ASSIGNMENT: Given the records underneath, please repeat exactly the lines from the line with "bruary 2022" through the line with "spyleeffekt", passing over any picture.

TASK MATERIAL:
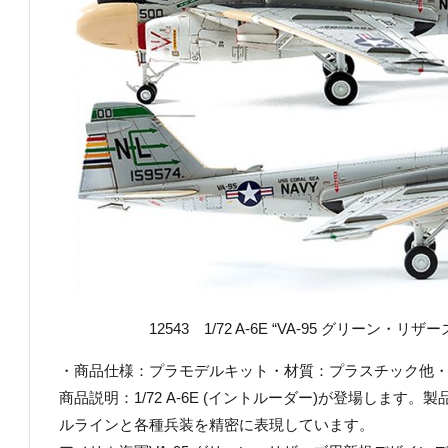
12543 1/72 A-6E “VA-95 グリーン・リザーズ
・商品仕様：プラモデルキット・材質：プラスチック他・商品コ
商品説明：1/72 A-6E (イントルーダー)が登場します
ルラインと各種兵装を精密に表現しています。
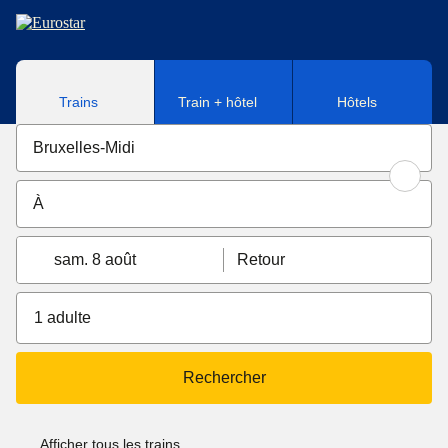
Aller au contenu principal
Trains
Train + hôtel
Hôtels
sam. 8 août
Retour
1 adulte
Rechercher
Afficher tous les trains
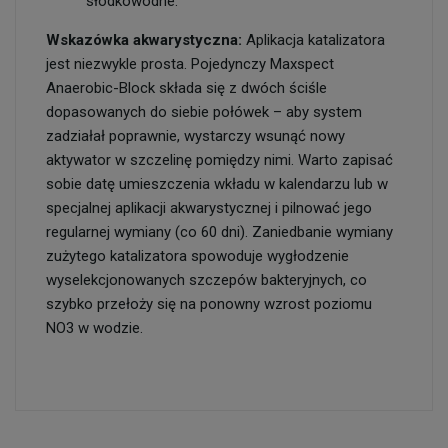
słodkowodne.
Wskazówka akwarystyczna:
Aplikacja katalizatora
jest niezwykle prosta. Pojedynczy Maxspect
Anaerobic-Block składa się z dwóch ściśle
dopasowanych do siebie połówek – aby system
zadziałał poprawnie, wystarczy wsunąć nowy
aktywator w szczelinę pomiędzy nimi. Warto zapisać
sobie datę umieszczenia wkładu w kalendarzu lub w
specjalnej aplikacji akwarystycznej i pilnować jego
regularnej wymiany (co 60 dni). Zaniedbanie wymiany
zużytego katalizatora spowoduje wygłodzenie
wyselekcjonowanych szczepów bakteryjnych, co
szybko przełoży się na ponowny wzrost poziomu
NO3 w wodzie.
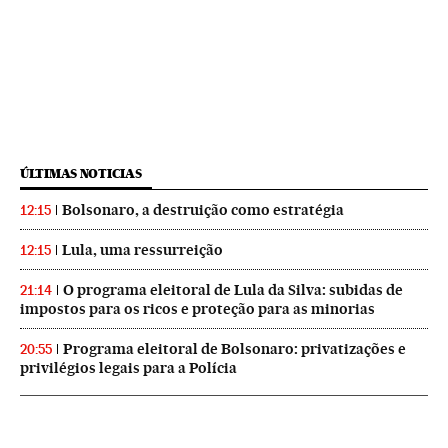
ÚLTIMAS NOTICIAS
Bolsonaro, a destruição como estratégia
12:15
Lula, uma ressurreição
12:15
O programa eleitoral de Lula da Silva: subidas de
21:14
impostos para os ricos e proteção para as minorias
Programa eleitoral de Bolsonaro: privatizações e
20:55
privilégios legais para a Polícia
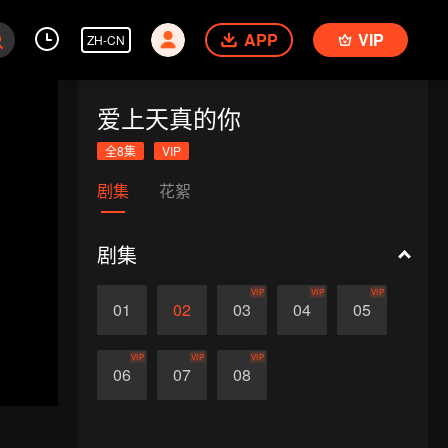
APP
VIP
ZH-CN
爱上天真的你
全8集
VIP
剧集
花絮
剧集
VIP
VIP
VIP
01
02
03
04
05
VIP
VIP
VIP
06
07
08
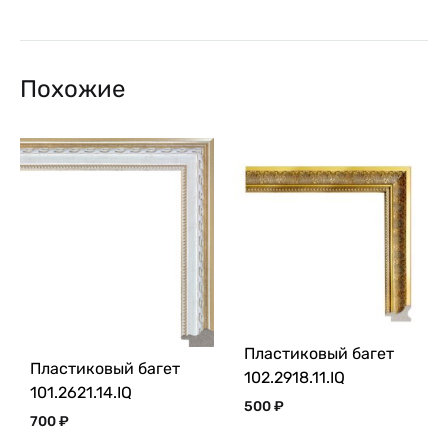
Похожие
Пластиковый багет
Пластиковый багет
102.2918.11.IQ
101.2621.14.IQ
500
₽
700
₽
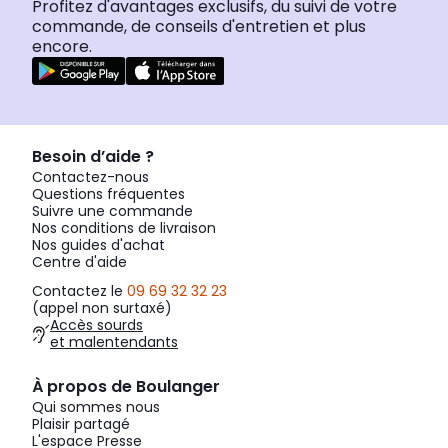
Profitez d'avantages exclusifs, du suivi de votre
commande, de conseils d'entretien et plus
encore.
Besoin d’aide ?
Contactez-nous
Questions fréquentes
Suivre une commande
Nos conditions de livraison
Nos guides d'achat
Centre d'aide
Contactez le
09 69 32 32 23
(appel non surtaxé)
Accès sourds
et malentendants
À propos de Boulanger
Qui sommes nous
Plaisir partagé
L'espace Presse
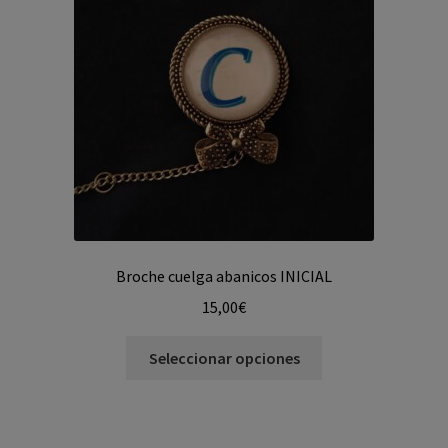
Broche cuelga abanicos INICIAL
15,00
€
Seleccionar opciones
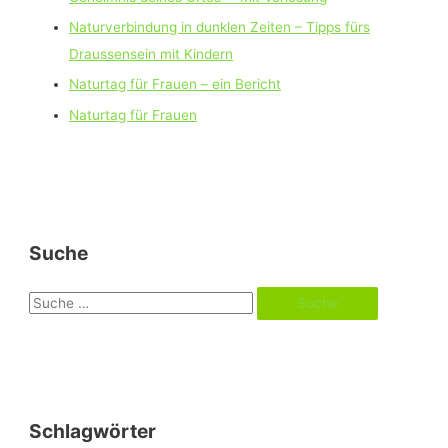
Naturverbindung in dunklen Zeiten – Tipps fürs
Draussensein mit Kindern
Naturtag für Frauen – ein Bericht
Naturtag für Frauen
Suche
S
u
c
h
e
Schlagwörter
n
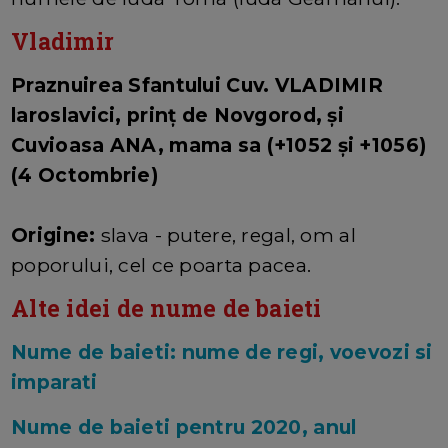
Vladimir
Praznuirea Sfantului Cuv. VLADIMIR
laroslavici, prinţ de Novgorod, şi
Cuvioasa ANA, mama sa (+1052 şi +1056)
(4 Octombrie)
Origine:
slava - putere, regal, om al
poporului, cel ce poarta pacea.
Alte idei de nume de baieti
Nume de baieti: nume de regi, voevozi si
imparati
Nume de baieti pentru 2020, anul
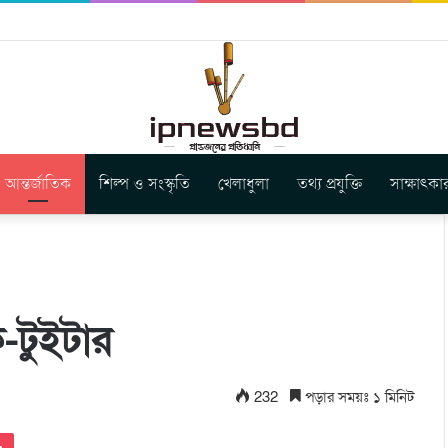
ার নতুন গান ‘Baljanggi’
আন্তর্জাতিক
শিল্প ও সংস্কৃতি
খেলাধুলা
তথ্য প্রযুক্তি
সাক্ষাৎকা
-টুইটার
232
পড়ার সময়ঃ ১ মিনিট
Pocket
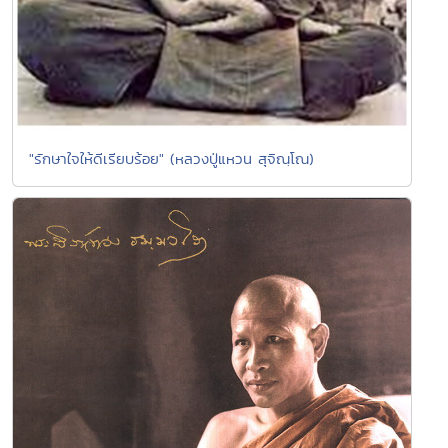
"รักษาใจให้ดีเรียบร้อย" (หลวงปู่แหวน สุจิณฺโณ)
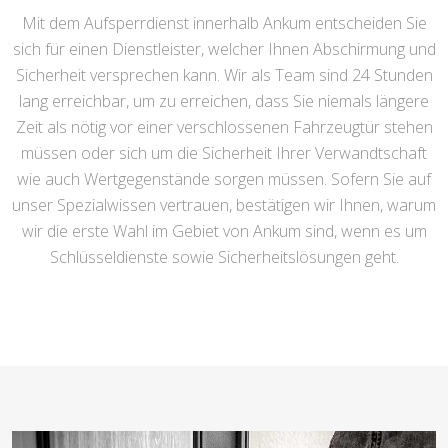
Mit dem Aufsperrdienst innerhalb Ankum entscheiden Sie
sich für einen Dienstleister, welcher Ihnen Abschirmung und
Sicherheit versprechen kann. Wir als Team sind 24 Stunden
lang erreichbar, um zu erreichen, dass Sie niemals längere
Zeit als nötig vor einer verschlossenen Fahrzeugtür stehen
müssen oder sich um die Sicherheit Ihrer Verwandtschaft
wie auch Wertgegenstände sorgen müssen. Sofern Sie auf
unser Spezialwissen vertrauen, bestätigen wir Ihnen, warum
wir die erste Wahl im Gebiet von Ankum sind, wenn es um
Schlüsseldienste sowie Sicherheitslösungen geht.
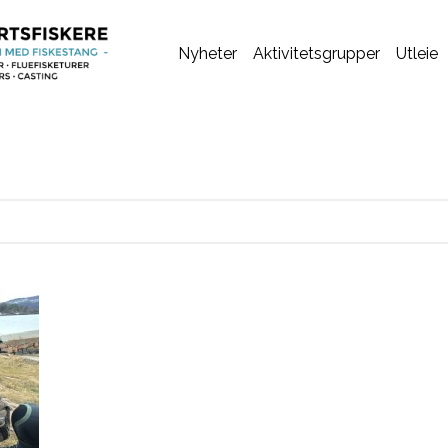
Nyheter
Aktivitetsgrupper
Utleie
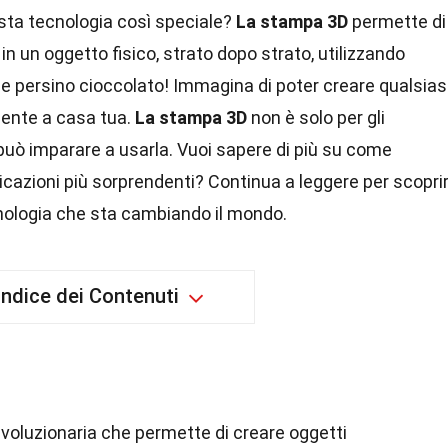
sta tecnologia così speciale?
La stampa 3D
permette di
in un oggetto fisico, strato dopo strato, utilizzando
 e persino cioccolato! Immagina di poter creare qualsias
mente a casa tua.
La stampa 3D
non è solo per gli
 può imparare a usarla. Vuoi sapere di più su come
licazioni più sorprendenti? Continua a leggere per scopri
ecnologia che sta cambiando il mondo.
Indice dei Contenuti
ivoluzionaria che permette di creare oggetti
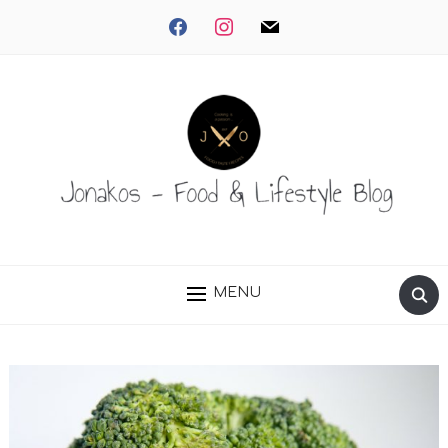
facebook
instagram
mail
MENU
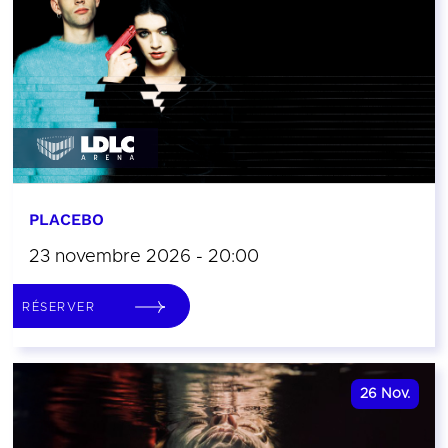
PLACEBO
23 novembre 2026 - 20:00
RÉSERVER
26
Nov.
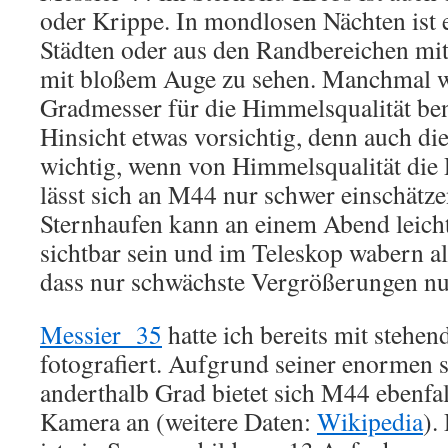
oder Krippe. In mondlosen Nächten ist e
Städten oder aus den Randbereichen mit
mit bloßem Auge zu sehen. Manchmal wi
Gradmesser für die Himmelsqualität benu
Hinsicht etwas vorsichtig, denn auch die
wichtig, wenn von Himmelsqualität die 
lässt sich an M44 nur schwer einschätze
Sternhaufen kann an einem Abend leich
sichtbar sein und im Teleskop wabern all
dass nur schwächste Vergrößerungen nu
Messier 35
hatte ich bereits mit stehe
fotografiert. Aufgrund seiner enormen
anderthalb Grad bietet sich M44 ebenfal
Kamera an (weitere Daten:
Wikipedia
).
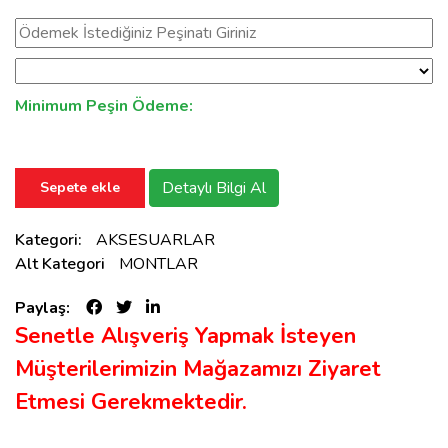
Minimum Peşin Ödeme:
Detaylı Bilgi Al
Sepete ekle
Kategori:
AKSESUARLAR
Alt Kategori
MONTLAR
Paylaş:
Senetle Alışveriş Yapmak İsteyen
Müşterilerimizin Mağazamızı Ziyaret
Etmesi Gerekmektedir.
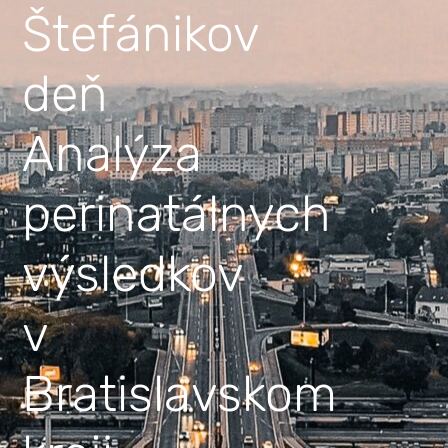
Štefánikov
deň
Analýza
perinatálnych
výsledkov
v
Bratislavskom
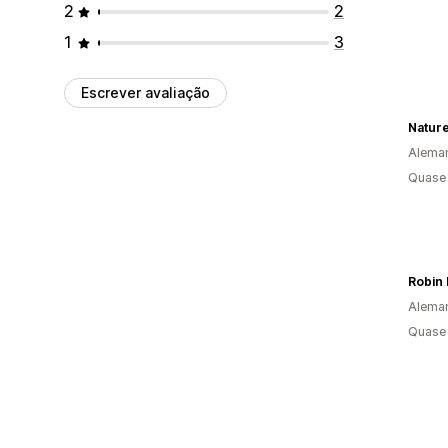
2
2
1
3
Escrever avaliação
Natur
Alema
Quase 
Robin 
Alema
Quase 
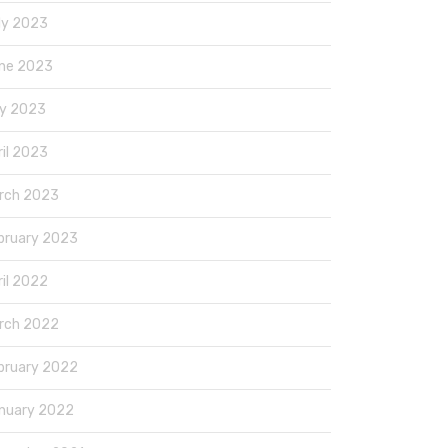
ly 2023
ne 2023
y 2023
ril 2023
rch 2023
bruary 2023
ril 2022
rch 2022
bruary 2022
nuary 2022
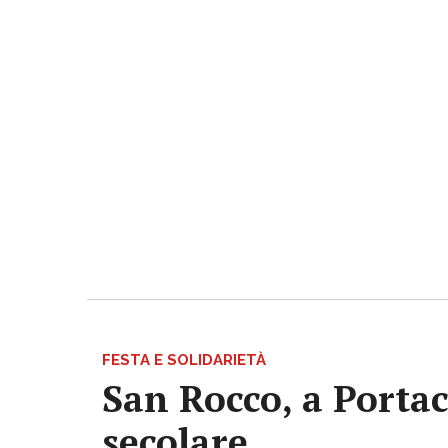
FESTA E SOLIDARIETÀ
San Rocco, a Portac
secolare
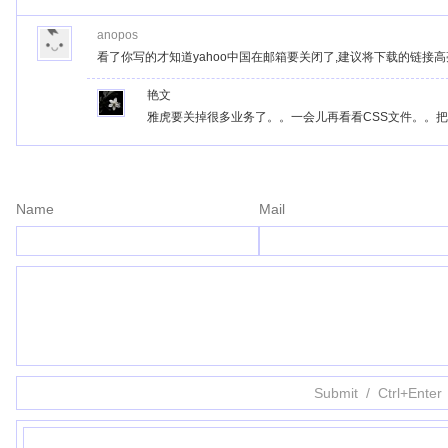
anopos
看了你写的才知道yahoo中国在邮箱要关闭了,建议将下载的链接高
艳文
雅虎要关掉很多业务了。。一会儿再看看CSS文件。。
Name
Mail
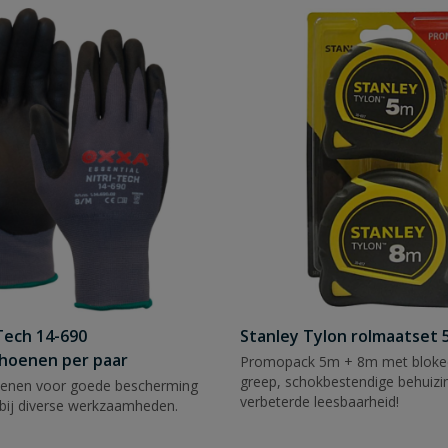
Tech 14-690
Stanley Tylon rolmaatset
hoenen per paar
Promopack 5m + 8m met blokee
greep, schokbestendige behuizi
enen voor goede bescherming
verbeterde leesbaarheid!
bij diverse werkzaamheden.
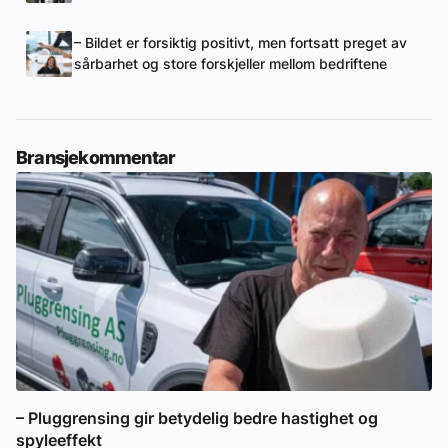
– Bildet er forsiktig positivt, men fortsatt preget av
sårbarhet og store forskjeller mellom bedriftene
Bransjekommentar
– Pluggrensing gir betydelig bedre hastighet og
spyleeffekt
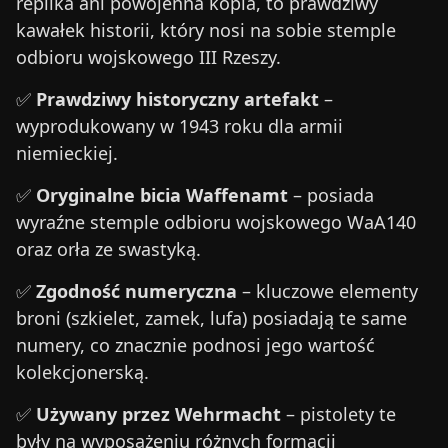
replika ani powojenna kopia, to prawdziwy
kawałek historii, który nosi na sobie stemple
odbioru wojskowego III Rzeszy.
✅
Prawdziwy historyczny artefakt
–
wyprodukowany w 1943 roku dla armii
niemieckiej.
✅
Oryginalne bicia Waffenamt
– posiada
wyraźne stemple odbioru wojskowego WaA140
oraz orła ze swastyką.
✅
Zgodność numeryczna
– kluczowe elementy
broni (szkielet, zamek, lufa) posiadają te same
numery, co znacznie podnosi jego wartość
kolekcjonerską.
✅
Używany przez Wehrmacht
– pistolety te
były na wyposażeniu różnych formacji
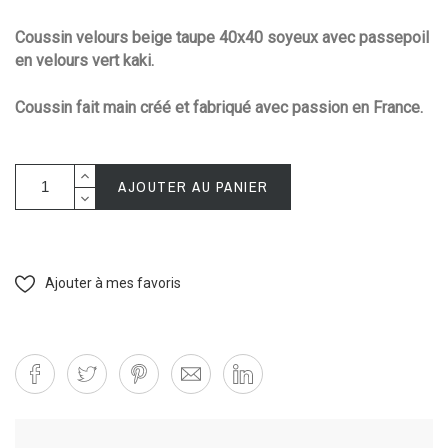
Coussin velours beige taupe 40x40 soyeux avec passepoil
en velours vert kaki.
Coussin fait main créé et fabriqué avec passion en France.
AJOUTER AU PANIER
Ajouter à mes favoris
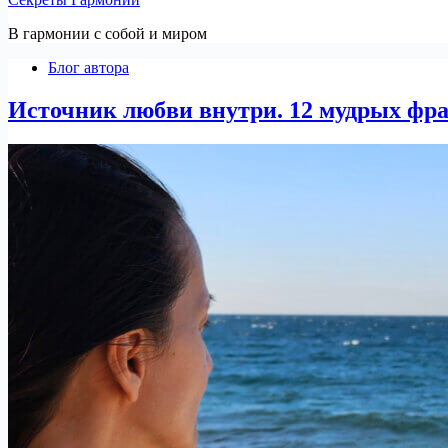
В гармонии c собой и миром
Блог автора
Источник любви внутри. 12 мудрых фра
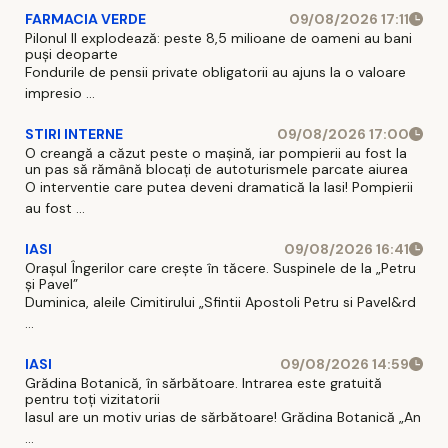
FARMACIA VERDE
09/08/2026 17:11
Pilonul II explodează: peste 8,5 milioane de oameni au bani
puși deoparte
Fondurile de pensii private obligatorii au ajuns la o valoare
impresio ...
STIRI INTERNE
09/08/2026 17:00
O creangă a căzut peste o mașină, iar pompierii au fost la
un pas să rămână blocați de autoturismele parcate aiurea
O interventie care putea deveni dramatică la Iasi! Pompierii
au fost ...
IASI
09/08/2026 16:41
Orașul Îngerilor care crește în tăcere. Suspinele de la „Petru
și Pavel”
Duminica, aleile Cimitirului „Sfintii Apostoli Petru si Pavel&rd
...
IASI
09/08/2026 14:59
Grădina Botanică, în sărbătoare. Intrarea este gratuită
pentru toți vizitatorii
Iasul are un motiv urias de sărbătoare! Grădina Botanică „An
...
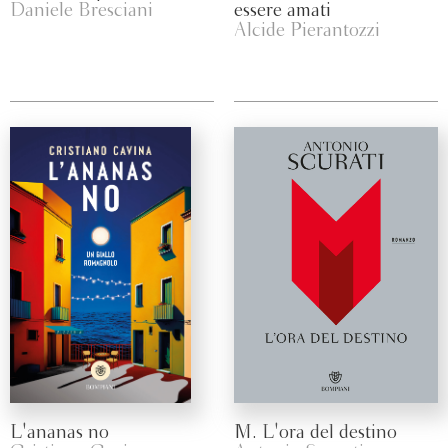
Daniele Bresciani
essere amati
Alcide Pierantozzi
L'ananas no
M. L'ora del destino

WORKED SOLUTION:
bruary 2022
nuary 2022
FESTA E SOLIDARIETÀ
San Rocco, a Portac
secolare
anopos
看了你写的才知道yahoo中国在邮箱要关闭了,建议将下载的链接高
艳文
雅虎要关掉很多业务了。。一会儿再看看CSS文件。。
Name
Mail
Tech 14-690
Stanley Tylon rolmaatset
hoenen per paar
Promopack 5m + 8m met blokee
greep, schokbestendige behuizi
enen voor goede bescherming
verbeterde leesbaarheid!
bij diverse werkzaamheden.
– Bildet er forsiktig positivt, men fortsatt preget av
sårbarhet og store forskjeller mellom bedriftene
Bransjekommentar
– Pluggrensing gir betydelig bedre hastighet og
spyleeffekt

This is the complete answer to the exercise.